**Exercise instructions**
Lines from the entries below that hold "properties" form the answer; copy all of them.

[Document layout analysis data]
┌──

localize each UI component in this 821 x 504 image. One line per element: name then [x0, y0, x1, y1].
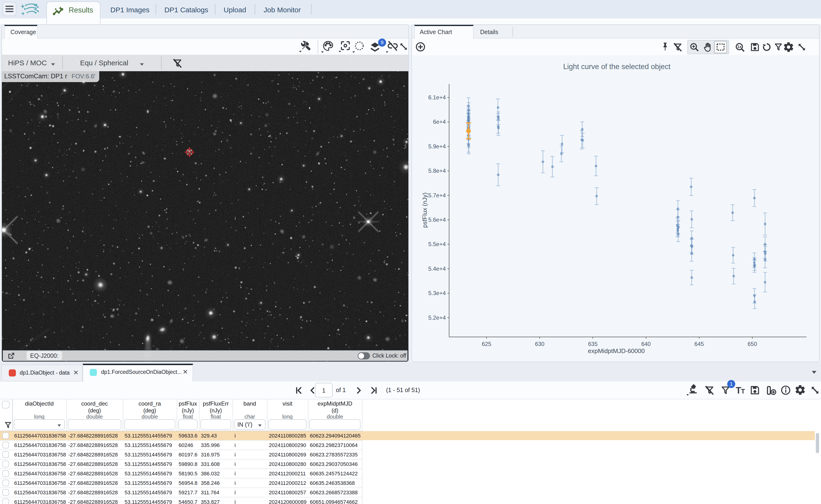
svg-text:645: 645: [695, 341, 704, 347]
svg-text:5.7e+4: 5.7e+4: [428, 192, 446, 199]
svg-text:5.8e+4: 5.8e+4: [428, 168, 446, 174]
svg-text:1x: 1x: [737, 44, 741, 49]
svg-text:650: 650: [748, 341, 757, 347]
svg-text:T: T: [736, 385, 741, 395]
svg-text:5.9e+4: 5.9e+4: [428, 143, 446, 150]
svg-text:635: 635: [588, 341, 597, 347]
svg-text:625: 625: [482, 341, 491, 347]
svg-text:6.1e+4: 6.1e+4: [428, 94, 446, 101]
svg-text:5.5e+4: 5.5e+4: [428, 241, 446, 247]
svg-text:640: 640: [641, 341, 651, 347]
svg-text:5.4e+4: 5.4e+4: [428, 265, 446, 272]
svg-text:T: T: [741, 388, 745, 395]
svg-text:psfFlux (nJy): psfFlux (nJy): [421, 193, 428, 228]
svg-text:5.3e+4: 5.3e+4: [428, 290, 446, 296]
svg-text:6e+4: 6e+4: [433, 119, 446, 125]
svg-text:5.2e+4: 5.2e+4: [428, 314, 446, 321]
svg-text:Light curve of the selected ob: Light curve of the selected object: [563, 62, 671, 71]
svg-text:expMidptMJD-60000: expMidptMJD-60000: [588, 347, 645, 354]
svg-text:5.6e+4: 5.6e+4: [428, 217, 446, 223]
svg-text:630: 630: [535, 341, 544, 347]
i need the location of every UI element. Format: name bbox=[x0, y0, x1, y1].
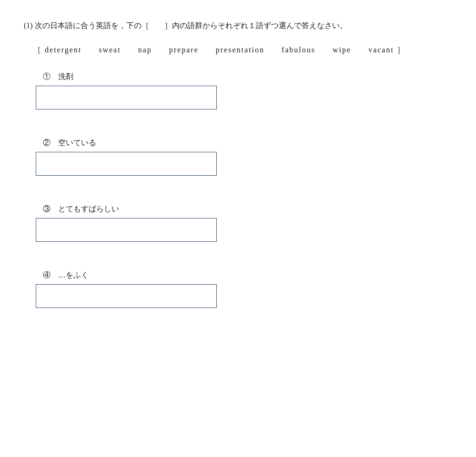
question-label-3: ③ とてもすばらしい bbox=[43, 204, 452, 214]
bracket-close: ］ bbox=[397, 46, 405, 54]
question-label-2: ② 空いている bbox=[43, 138, 452, 148]
instructions-text: (1) 次の日本語に合う英語を，下の［ ］内の語群からそれぞれ１語ずつ選んで答え… bbox=[24, 19, 452, 33]
question-label-4: ④ …をふく bbox=[43, 270, 452, 280]
question-block-2: ② 空いている bbox=[24, 138, 452, 176]
answer-box-2[interactable] bbox=[36, 152, 217, 176]
word-bank-words: detergent sweat nap prepare presentation… bbox=[45, 46, 394, 54]
answer-box-1[interactable] bbox=[36, 86, 217, 109]
answer-box-4[interactable] bbox=[36, 284, 217, 308]
question-block-1: ① 洗剤 bbox=[24, 72, 452, 109]
question-block-4: ④ …をふく bbox=[24, 270, 452, 308]
word-bank: ［ detergent sweat nap prepare presentati… bbox=[33, 42, 452, 58]
questions-container: ① 洗剤② 空いている③ とてもすばらしい④ …をふく bbox=[24, 72, 452, 308]
question-label-1: ① 洗剤 bbox=[43, 72, 452, 82]
answer-box-3[interactable] bbox=[36, 218, 217, 242]
bracket-open: ［ bbox=[33, 46, 42, 54]
question-block-3: ③ とてもすばらしい bbox=[24, 204, 452, 242]
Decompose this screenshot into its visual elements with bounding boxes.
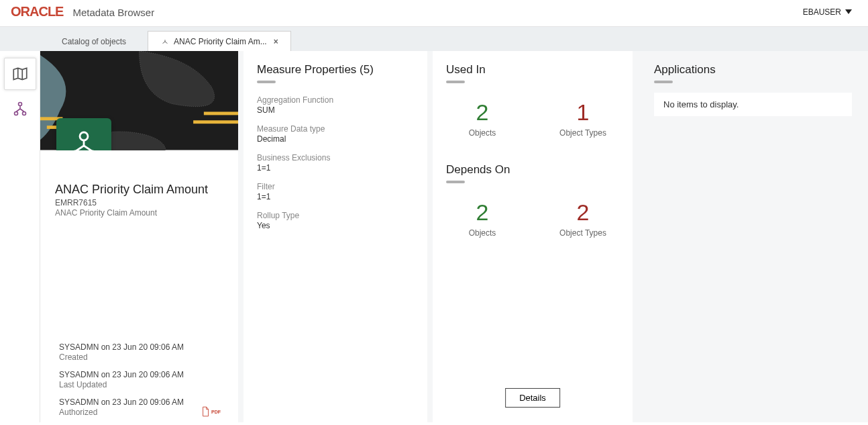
svg-point-3 [18, 103, 21, 106]
properties-panel: Measure Properties (5) Aggregation Funct… [238, 51, 427, 422]
object-code: EMRR7615 [55, 198, 223, 207]
export-pdf-button[interactable]: PDF [201, 406, 221, 417]
property-key: Aggregation Function [257, 95, 414, 105]
audit-updated: SYSADMN on 23 Jun 20 09:06 AM Last Updat… [59, 370, 223, 389]
audit-line: SYSADMN on 23 Jun 20 09:06 AM [59, 397, 223, 407]
count-label: Object Types [553, 228, 613, 238]
empty-text: No items to display. [663, 99, 739, 109]
audit-line: SYSADMN on 23 Jun 20 09:06 AM [59, 370, 223, 379]
object-title: ANAC Priority Claim Amount [55, 183, 223, 197]
property-value: Yes [257, 221, 414, 230]
used-in-objects: 2 Objects [452, 99, 512, 138]
svg-point-5 [22, 112, 25, 115]
svg-point-0 [164, 38, 166, 40]
svg-point-4 [14, 112, 17, 115]
top-bar: ORACLE Metadata Browser EBAUSER [0, 0, 868, 27]
details-button[interactable]: Details [505, 388, 560, 408]
property-value: SUM [257, 105, 414, 115]
property-row: Aggregation Function SUM [257, 95, 414, 115]
tab-label: ANAC Priority Claim Am... [174, 37, 267, 46]
property-key: Filter [257, 182, 414, 191]
object-type-icon [56, 118, 111, 150]
content: ANAC Priority Claim Amount EMRR7615 ANAC… [0, 51, 868, 422]
count-number: 2 [452, 99, 512, 126]
chevron-down-icon [845, 9, 852, 14]
audit-label: Created [59, 352, 223, 362]
svg-point-2 [166, 43, 168, 45]
count-label: Object Types [553, 128, 613, 138]
depends-on-types: 2 Object Types [553, 199, 613, 238]
used-in-types: 1 Object Types [553, 99, 613, 138]
property-row: Measure Data type Decimal [257, 124, 414, 144]
count-number: 1 [553, 99, 613, 126]
relations-panel: Used In 2 Objects 1 Object Types Depends… [427, 51, 633, 422]
tab-active-object[interactable]: ANAC Priority Claim Am... × [148, 31, 291, 51]
property-key: Rollup Type [257, 211, 414, 220]
object-description: ANAC Priority Claim Amount [55, 208, 223, 218]
close-icon[interactable]: × [274, 37, 278, 46]
property-row: Filter 1=1 [257, 182, 414, 201]
audit-label: Last Updated [59, 380, 223, 389]
rail-map-button[interactable] [4, 58, 36, 90]
hierarchy-icon [160, 37, 170, 46]
pdf-label: PDF [211, 410, 221, 414]
count-number: 2 [553, 199, 613, 226]
count-number: 2 [452, 199, 512, 226]
property-value: Decimal [257, 134, 414, 144]
rail-hierarchy-button[interactable] [4, 93, 36, 125]
property-value: 1=1 [257, 163, 414, 173]
oracle-logo: ORACLE [11, 4, 63, 19]
tab-strip: Catalog of objects ANAC Priority Claim A… [0, 27, 868, 51]
svg-point-12 [80, 132, 88, 140]
depends-on-objects: 2 Objects [452, 199, 512, 238]
applications-heading: Applications [654, 63, 852, 83]
app-title: Metadata Browser [72, 7, 154, 18]
tab-label: Catalog of objects [62, 37, 126, 46]
applications-empty: No items to display. [654, 93, 852, 116]
main: ANAC Priority Claim Amount EMRR7615 ANAC… [40, 51, 868, 422]
audit-line: SYSADMN on 23 Jun 20 09:06 AM [59, 342, 223, 352]
audit-label: Authorized [59, 408, 223, 417]
object-info-card: ANAC Priority Claim Amount EMRR7615 ANAC… [40, 51, 238, 422]
object-summary: ANAC Priority Claim Amount EMRR7615 ANAC… [40, 150, 238, 224]
audit-created: SYSADMN on 23 Jun 20 09:06 AM Created [59, 342, 223, 362]
user-name: EBAUSER [803, 7, 841, 17]
properties-list: Aggregation Function SUM Measure Data ty… [257, 95, 414, 230]
svg-point-1 [162, 43, 164, 45]
svg-rect-9 [193, 120, 238, 124]
property-key: Measure Data type [257, 124, 414, 134]
property-row: Business Exclusions 1=1 [257, 153, 414, 173]
hero-banner [40, 51, 238, 150]
applications-panel: Applications No items to display. [633, 51, 868, 422]
count-label: Objects [452, 128, 512, 138]
audit-authorized: SYSADMN on 23 Jun 20 09:06 AM Authorized [59, 397, 223, 417]
used-in-counts: 2 Objects 1 Object Types [446, 99, 619, 138]
properties-heading: Measure Properties (5) [257, 63, 414, 83]
depends-on-counts: 2 Objects 2 Object Types [446, 199, 619, 238]
depends-on-heading: Depends On [446, 163, 619, 183]
left-rail [0, 51, 40, 422]
svg-rect-8 [204, 111, 238, 115]
property-key: Business Exclusions [257, 153, 414, 162]
used-in-heading: Used In [446, 63, 619, 83]
property-row: Rollup Type Yes [257, 211, 414, 230]
property-value: 1=1 [257, 192, 414, 201]
top-bar-left: ORACLE Metadata Browser [11, 4, 154, 19]
user-menu[interactable]: EBAUSER [803, 7, 857, 17]
tab-catalog[interactable]: Catalog of objects [40, 31, 148, 51]
count-label: Objects [452, 228, 512, 238]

└──

**Result below**
properties-panel: Measure Properties (5) Aggregation Funct… [238, 51, 427, 422]
properties-list: Aggregation Function SUM Measure Data ty… [257, 95, 414, 230]
properties-heading: Measure Properties (5) [257, 63, 414, 83]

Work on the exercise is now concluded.